Extrait:
Apprendre à jouer debout sur une table
Lorsqu'elle entre à l'ENSATT, École nationale supérieure des Arts et Techniques du Théâtre, Marie-Sophie Ferdane rencontre Nada Strancar avec qui elle apprend le jeu. C'est avant tout de son regard bienveillant dont elle se souvient :
"C'était une femme qui regardait des jeunes femmes. À l'époque, déjà, son regard tranchait avec ceux qu'on avait pu croiser. […] Elle nous regardait avec une forme d'amour, ce n'est sûrement pas le bon mot, mais elle voulait nous rendre fortes, puissantes. Elle n'était pas cassante, elle était très exigeante, elle nous regardait vraiment. Elle regardait notre corps, elle écoutait notre voix. J'étais très grande, et j'étais toujours assise dans les scènes ou un peu courbée. Elle m'a dit : 'On ne voit que ça. Alors arrête, mets-toi debout, puis la semaine prochaine apporte des talons, et puis tiens monte sur une chaise, et puis tiens monte sur une table.' Elle m'a fait jouer un an sur la table. En disant : 'Il faut te connaître, si tu ne te connais pas, tu te caches.' C'était cette espèce de lucidité en nous demandant d'être responsables. Il faut au moins essayer de se connaître un peu pour pouvoir prétendre faire passer des textes."
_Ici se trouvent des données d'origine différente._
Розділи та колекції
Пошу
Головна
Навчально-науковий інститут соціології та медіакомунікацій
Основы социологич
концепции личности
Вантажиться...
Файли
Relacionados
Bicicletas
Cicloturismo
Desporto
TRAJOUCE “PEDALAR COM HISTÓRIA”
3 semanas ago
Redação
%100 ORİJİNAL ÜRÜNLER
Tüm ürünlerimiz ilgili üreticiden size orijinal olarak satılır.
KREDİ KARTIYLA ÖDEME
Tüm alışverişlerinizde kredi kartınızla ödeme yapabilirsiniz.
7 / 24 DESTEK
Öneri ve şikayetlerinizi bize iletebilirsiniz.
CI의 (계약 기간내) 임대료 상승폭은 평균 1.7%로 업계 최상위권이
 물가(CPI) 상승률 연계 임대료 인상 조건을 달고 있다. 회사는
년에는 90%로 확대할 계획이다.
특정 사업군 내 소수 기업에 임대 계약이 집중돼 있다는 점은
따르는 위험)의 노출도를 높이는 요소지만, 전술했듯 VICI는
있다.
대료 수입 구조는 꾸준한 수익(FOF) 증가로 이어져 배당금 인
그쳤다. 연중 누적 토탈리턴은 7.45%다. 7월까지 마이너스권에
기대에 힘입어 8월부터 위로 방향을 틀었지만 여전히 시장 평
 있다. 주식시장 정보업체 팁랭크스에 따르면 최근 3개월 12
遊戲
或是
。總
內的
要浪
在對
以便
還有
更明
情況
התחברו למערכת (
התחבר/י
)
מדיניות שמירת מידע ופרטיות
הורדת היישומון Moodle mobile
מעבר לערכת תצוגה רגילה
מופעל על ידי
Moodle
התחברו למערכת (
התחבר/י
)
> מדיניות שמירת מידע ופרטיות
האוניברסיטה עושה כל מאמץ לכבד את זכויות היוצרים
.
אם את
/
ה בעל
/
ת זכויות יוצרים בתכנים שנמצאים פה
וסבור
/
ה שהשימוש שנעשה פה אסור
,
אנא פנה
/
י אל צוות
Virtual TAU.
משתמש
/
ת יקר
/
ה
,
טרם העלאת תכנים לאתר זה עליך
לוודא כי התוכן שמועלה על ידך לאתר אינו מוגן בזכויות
Autre enseignement qu'elle conservera pendant tout son parcours au théâtre, le travail obsessionnel de l'œuvre d'un auteur avant le début des répétitions.
"Il y a un autre mot qu'elle disait toujours, elle disait, il faut être obsessionnel. On avait travaillé Marivaux, elle arrivait avec les œuvres complètes de Marivaux, plus tout ce qui avait été écrit sur Marivaux, plus elle nous encourageait à avoir toutes les versions de Marivaux. Et je continue, moi, cette pratique. Elle dit, vous plongez dans un monde, il faut avoir tout mangé pour arriver le premier jour de répétition avec mille propositions à la seconde que vous allez ensuite dégraisser avec les gens en présence."